*** Opening of Material provided ***

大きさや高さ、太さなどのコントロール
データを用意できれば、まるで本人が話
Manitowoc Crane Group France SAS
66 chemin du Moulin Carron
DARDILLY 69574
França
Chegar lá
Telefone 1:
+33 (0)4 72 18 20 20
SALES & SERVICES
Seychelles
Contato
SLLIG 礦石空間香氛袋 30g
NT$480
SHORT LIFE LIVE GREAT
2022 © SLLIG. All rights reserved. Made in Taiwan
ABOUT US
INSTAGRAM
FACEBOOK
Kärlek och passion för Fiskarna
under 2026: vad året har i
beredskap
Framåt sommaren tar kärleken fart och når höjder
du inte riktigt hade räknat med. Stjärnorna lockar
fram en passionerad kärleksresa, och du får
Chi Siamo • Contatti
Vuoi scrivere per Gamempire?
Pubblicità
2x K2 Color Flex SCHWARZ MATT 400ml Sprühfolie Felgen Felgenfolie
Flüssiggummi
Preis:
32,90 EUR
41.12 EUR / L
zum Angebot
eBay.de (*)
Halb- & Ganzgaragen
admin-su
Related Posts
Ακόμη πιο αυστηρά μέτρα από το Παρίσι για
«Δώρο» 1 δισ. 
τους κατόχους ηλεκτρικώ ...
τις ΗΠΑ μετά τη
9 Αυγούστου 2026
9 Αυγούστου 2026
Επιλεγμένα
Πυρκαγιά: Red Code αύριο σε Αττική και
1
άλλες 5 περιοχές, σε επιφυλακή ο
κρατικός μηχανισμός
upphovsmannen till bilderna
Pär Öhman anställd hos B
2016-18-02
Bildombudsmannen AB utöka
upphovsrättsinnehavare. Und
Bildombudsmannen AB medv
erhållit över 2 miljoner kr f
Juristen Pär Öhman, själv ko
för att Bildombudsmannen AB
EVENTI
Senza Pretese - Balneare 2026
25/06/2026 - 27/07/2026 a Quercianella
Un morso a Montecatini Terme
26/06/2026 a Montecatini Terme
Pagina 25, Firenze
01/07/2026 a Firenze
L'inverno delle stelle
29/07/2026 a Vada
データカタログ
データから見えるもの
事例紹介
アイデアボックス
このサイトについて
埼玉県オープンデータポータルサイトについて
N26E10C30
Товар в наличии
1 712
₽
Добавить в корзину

*** Close of Material provided ***

◆ **Exercise objective**
Take every line from the data above that holds "Montecatini" and copy it out.

◆ **Response to this exercise**
Un morso a Montecatini Terme
26/06/2026 a Montecatini Terme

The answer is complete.